Configure and Query Change Data Capture (CDC) data for Azure SQL Database
You might have used Change Data Capture (CDC) for an on-prem SQL Server database and noticed that CDC uses SQL Server Agent for recording insert, update, and delete activity that applies to a table. The Azure SQL Database does not support SQL Server Agent. Can we use change data capture for Azure SQL Database?
Let's find how the change data capture process works for Azure SQL Database.
This tutorial teaches about Change Data Capture (CDC), a feature that can track changes in the tables and rows in a database. CDC is generally available in SQL Server and Azure SQL Managed Instance, but is currently in the preview phase for Azure SQL Database.
What is Change Data Capture (CDC)?
Change Data Capture (CDC) records insert, delete and update activity on a database table using SQL Server Agent. It mirrors the source table with additional columns to record the changes performed on the database.
- It writes one record into the mirror table for each INSERT and DELETE statement
- It writes two records into the mirror table for each UPDATE statement. These two records contain data before and after the change.

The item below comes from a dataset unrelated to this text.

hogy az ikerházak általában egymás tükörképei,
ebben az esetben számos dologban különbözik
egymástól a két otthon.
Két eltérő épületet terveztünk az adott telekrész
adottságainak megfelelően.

As shown below, the change data capture uses the SQL Server transaction log as a change data source. The CDC process reads the transaction log asynchronously (in the background) to have minimal impact on the system during tracking and record the DML changes. It reads the transaction log for INSERTS, UPDATES, DELETES and adds required information in the tracked table's mirrored table.
The on-premises SQL instance or Azure Managed instance creates these SQL Server Agent jobs:
- The first job is for populating database change tables with the changed information.
- The second job performs the cleanup on the change table. It deletes the CDC table records older than the 3 days (retention period).
The CDC uses the transaction log reader from transactional replication. The benefit of the log reader is that it does not impact source database activity. Therefore, the log reader is also known as a capture process of CDC. If you have implemented transactional replication for your database, the CDC and transaction replication share the log reader agent. It helps SQL Server reduce log contention.
Change Data Capture with Azure SQL Database
The Azure SQL Databases uses a change data capture scheduler instead of the SQL Server Agent. The schedule invokes the stored procedure for periodic capture and cleanup of the CDC tables. The scheduler does not have a dependency and runs as a separate process. Azure allows users to run the procedures manually as well.
Note: The CDC process is in preview for Azure SQL Database.
To use the change data capture, we need to enable it at the Azure database. Firstly, it is preferred to check whether your database has CDC enabled or not.
SELECT name, CASE is_cdc_enabled WHEN 0 THEN 'CDC not enabled' WHEN 1 Then 'CDC enabled' ELSE 'Invalid value' END AS CDCstats FROM sys.databases WHERE name='MyTestDB'
As shown below, currently, CDC is not enabled for my Azure SQL Database named [MyTestDB].
After satisfying the following conditions, you run the stored procedure sys.sp_cdc_enable_db to enable CDC on Azure SQL Database.
- Use the db_owner account security context
- The Azure DB free, basic, or standard (S0, S1, S2) service tiers do not support CDC.
- Elastic database pools should have max eDTU>100 or max vCore>1.
Otherwise you get the following error message:
To satisfy the requirements, I configured my demo Azure database in the Standard S3: 100 DTUs.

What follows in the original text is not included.